▶ EXERCISE GOAL: Among the entries, which lines carry the string "Atatürk"? Copy every one.

▶ PROVIDED ENTRIES:
____

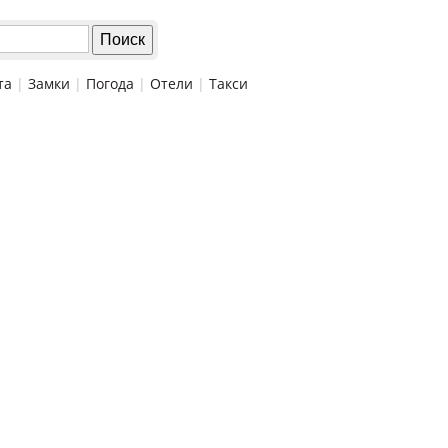
та
|
Замки
|
Погода
|
Отели
|
Такси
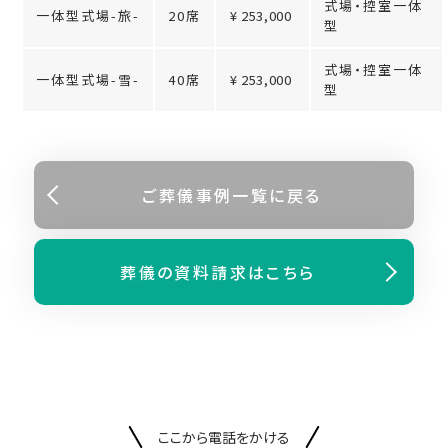
式場・控室一体
一体型式場-旅-
20席
¥ 253,000
型
式場・控室一体
一体型式場-雪-
40席
¥ 253,000
型
ご葬儀事例⼀覧に戻る
葬儀の資料請求はこちら
ここから電話をかける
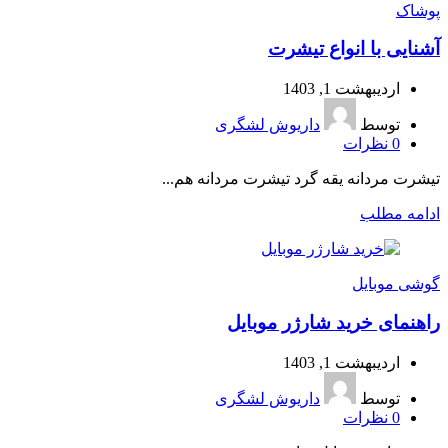
پوشاک
آشنایی با انواع تیشرت
اردیبهشت 1, 1403
توسط
داریوش لشگری
0
نظرات
تیشرت مردانه یقه گرد تیشرت مردانه هم...
ادامه مطلب
گوشی موبایل
راهنمای خرید شارژر موبایل
اردیبهشت 1, 1403
توسط
داریوش لشگری
0
نظرات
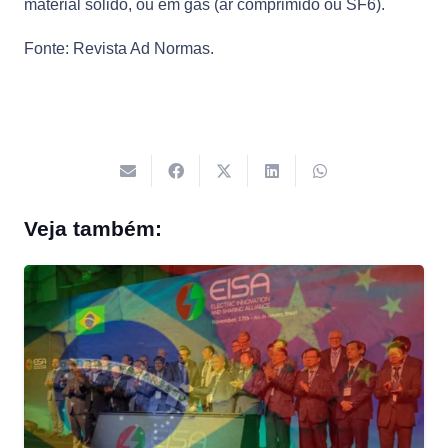
material sólido, ou em gás (ar comprimido ou SF6).
Fonte: Revista Ad Normas.
Veja também:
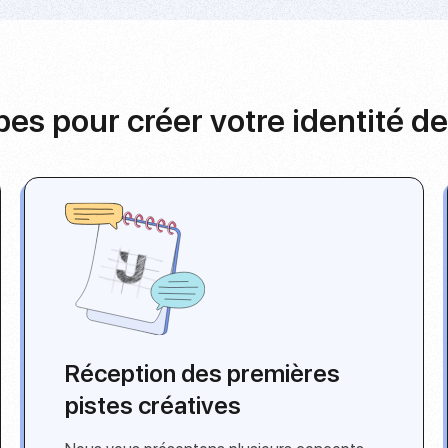
es pour créer votre identité 
Réception des premières
pistes créatives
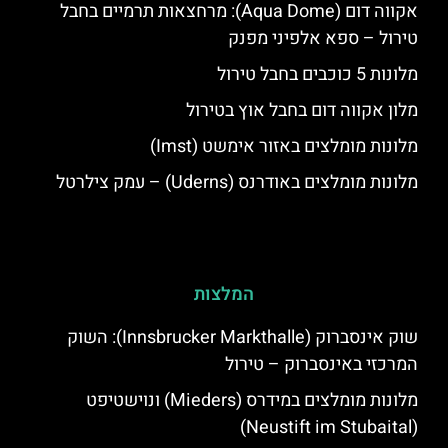
אקווה דום (Aqua Dome): מרחצאות תרמיים בחבל
טירול – ספא אלפיני מפנק
מלונות 5 כוכבים בחבל טירול
מלון אקווה דום בחבל אוץ בטירול
מלונות מומלצים באזור אימשט (Imst)
מלונות מומלצים באודרנס (Uderns) – עמק צילרטל
המלצות
שוק אינסברוק (Innsbrucker Markthalle): השוק
המרכזי באינסברוק – טירול
מלונות מומלצים במידרס (Mieders) ונוישטיפט
(Neustift im Stubaital)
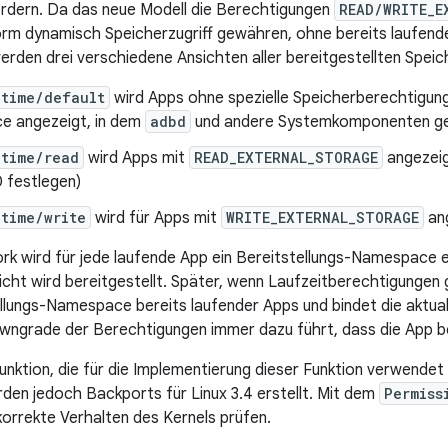
rdern. Da das neue Modell die Berechtigungen
READ/WRITE_E
orm dynamisch Speicherzugriff gewähren, ohne bereits laufend
erden drei verschiedene Ansichten aller bereitgestellten Spei
ntime/default
wird Apps ohne spezielle Speicherberechtigu
 angezeigt, in dem
adbd
und andere Systemkomponenten ges
ntime/read
wird Apps mit
READ_EXTERNAL_STORAGE
angezeig
 festlegen)
time/write
wird für Apps mit
WRITE_EXTERNAL_STORAGE
an
k wird für jede laufende App ein Bereitstellungs-Namespace e
icht wird bereitgestellt. Später, wenn Laufzeitberechtigungen
ellungs-Namespace bereits laufender Apps und bindet die aktual
owngrade der Berechtigungen immer dazu führt, dass die App b
unktion, die für die Implementierung dieser Funktion verwendet
urden jedoch Backports für Linux 3.4 erstellt. Mit dem
Permiss
korrekte Verhalten des Kernels prüfen.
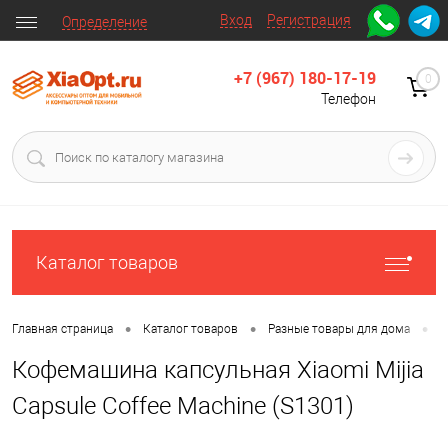
Вход
Регистрация
Определение
+7 (967) 180-17-19
0
Телефон
Каталог товаров
•
•
•
Главная страница
Каталог товаров
Разные товары для дома
Д
Кофемашина капсульная Xiaomi Mijia
Capsule Coffee Machine (S1301)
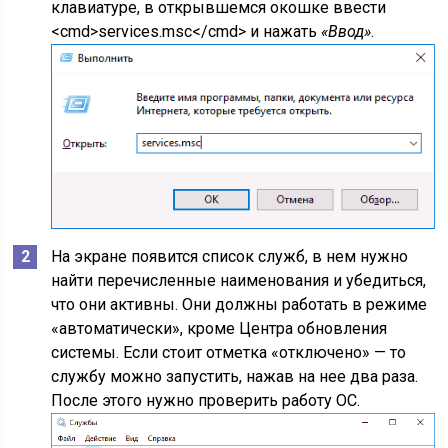
клавиатуре, в открывшемся окошке ввести
<cmd>services.msc</cmd> и нажать
«Ввод»
.
На экране появится список служб, в нем нужно
найти перечисленные наименования и убедиться,
что они активны. Они должны работать в режиме
«автоматически», кроме Центра обновления
системы. Если стоит отметка «отключено» — то
службу можно запустить, нажав на нее два раза.
После этого нужно проверить работу ОС.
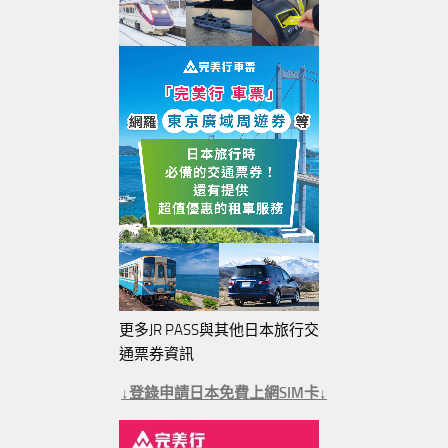
更多JR PASS與其他日本旅行交
通票券資訊
↓登錄申請日本免費上網SIM卡↓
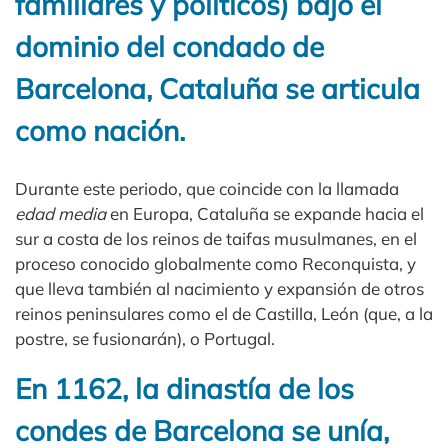
familiares y políticos) bajo el
dominio del condado de
Barcelona, Cataluña se articula
como nación.
Durante este periodo, que coincide con la llamada
edad media
en Europa, Cataluña se expande hacia el
sur a costa de los reinos de taifas musulmanes, en el
proceso conocido globalmente como Reconquista, y
que lleva también al nacimiento y expansión de otros
reinos peninsulares como el de Castilla, León (que, a la
postre, se fusionarán), o Portugal.
En 1162, la dinastía de los
condes de Barcelona se unía,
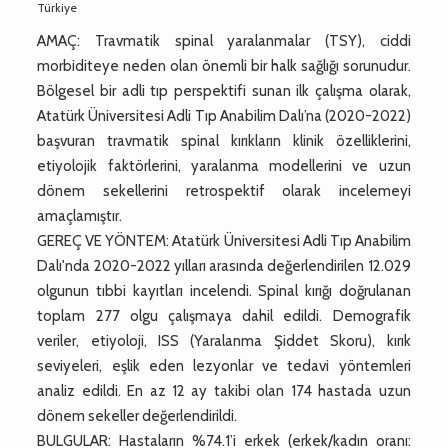
Türkiye
AMAÇ: Travmatik spinal yaralanmalar (TSY), ciddi
morbiditeye neden olan önemli bir halk sağlığı sorunudur.
Bölgesel bir adli tıp perspektifi sunan ilk çalışma olarak,
Atatürk Üniversitesi Adli Tıp Anabilim Dalı’na (2020-2022)
başvuran travmatik spinal kırıkların klinik özelliklerini,
etiyolojik faktörlerini, yaralanma modellerini ve uzun
dönem sekellerini retrospektif olarak incelemeyi
amaçlamıştır.
GEREÇ VE YÖNTEM: Atatürk Üniversitesi Adli Tıp Anabilim
Dalı'nda 2020-2022 yılları arasında değerlendirilen 12.029
olgunun tıbbi kayıtları incelendi. Spinal kırığı doğrulanan
toplam 277 olgu çalışmaya dahil edildi. Demografik
veriler, etiyoloji, ISS (Yaralanma Şiddet Skoru), kırık
seviyeleri, eşlik eden lezyonlar ve tedavi yöntemleri
analiz edildi. En az 12 ay takibi olan 174 hastada uzun
dönem sekeller değerlendirildi.
BULGULAR: Hastaların %74.1’i erkek (erkek/kadın oranı:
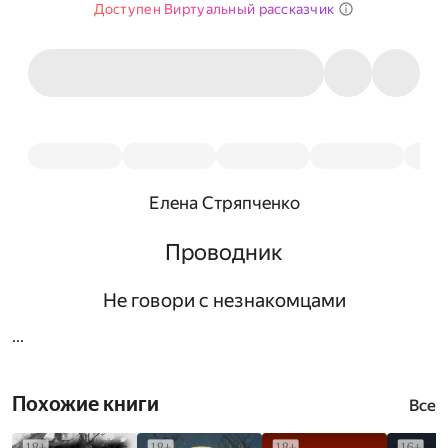
Доступен Виртуальный рассказчик
Елена Стряпченко
Проводник
Не говори с незнакомцами
...
Похожие книги
Все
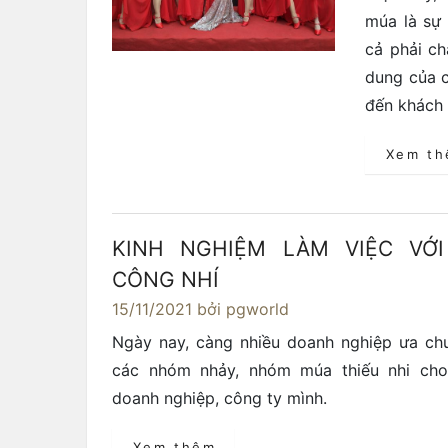
múa là sự 
cả phải ch
dung của c
đến khách 
Xem t
KINH NGHIỆM LÀM VIỆC VỚ
CÔNG NHÍ
15/11/2021
bởi pgworld
Ngày nay, càng nhiều doanh nghiệp ưa ch
các nhóm nhảy, nhóm múa thiếu nhi cho
doanh nghiệp, công ty mình.
Xem thêm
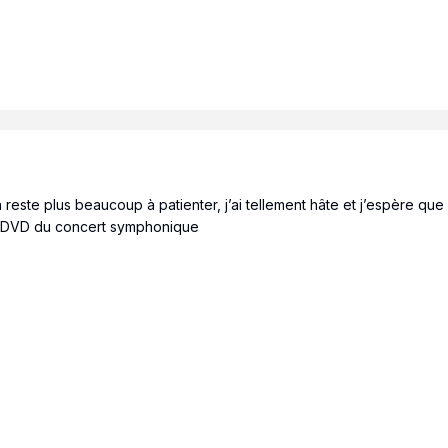
’en reste plus beaucoup à patienter, j’ai tellement hâte et j’espère qu
 le DVD du concert symphonique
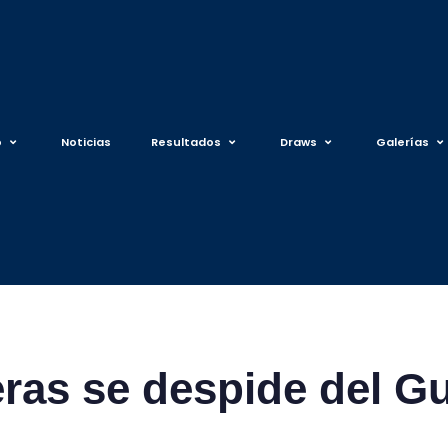
o
Noticias
Resultados
Draws
Galerías
ras se despide del G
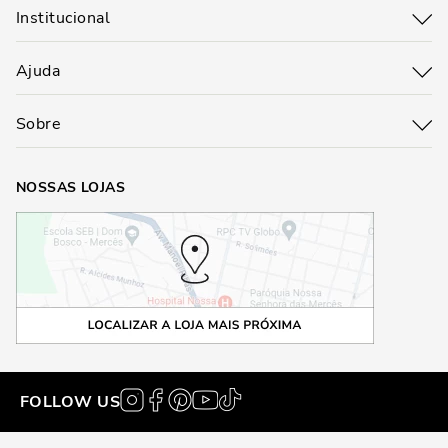
Institucional
Ajuda
Sobre
NOSSAS LOJAS
FOLLOW US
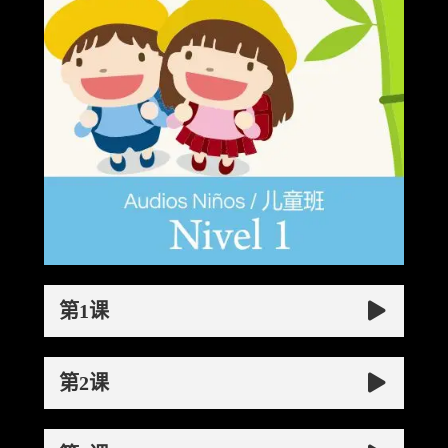
第1课
第2课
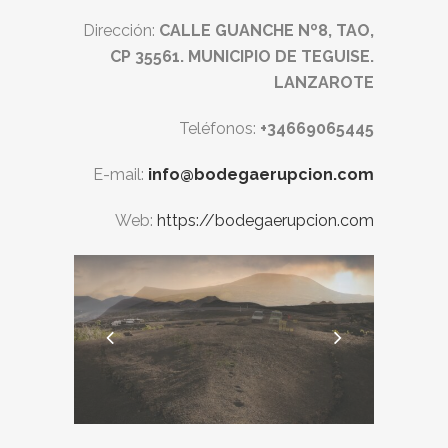
Dirección:
CALLE GUANCHE Nº8, TAO,
CP 35561. MUNICIPIO DE TEGUISE.
LANZAROTE
Teléfonos:
+34669065445
E-mail:
info@bodegaerupcion.com
Web:
https://bodegaerupcion.com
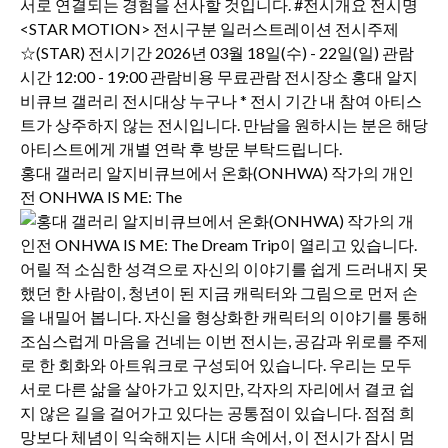
홍대 갤러리 알지비큐브에서 온화(ONHWA) 작가의 개인
전 ONHWA IS ME: The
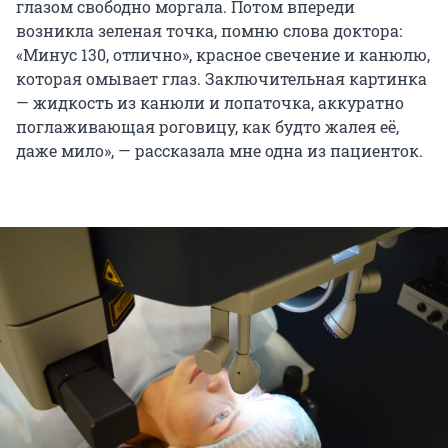
глазом свободно моргала. Потом впереди
возникла зеленая точка, помню слова доктора:
«Минус 130, отлично», красное свечение и канюлю,
которая омывает глаз. Заключительная картинка
— жидкость из канюли и лопаточка, аккуратно
поглаживающая роговицу, как будто жалея её,
даже мило», — рассказала мне одна из пациенток.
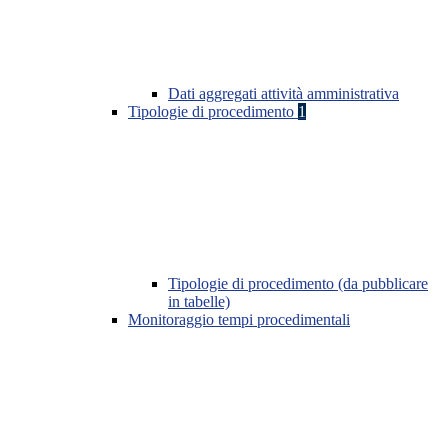
Dati aggregati attività amministrativa
Tipologie di procedimento
1
Tipologie di procedimento (da pubblicare
in tabelle)
Monitoraggio tempi procedimentali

____

▶ WRITTEN SOLUTION:
Atatürk Üniversitesi Adli Tıp Anabilim Dalı’na (2020-2022)
GEREÇ VE YÖNTEM: Atatürk Üniversitesi Adli Tıp Anabilim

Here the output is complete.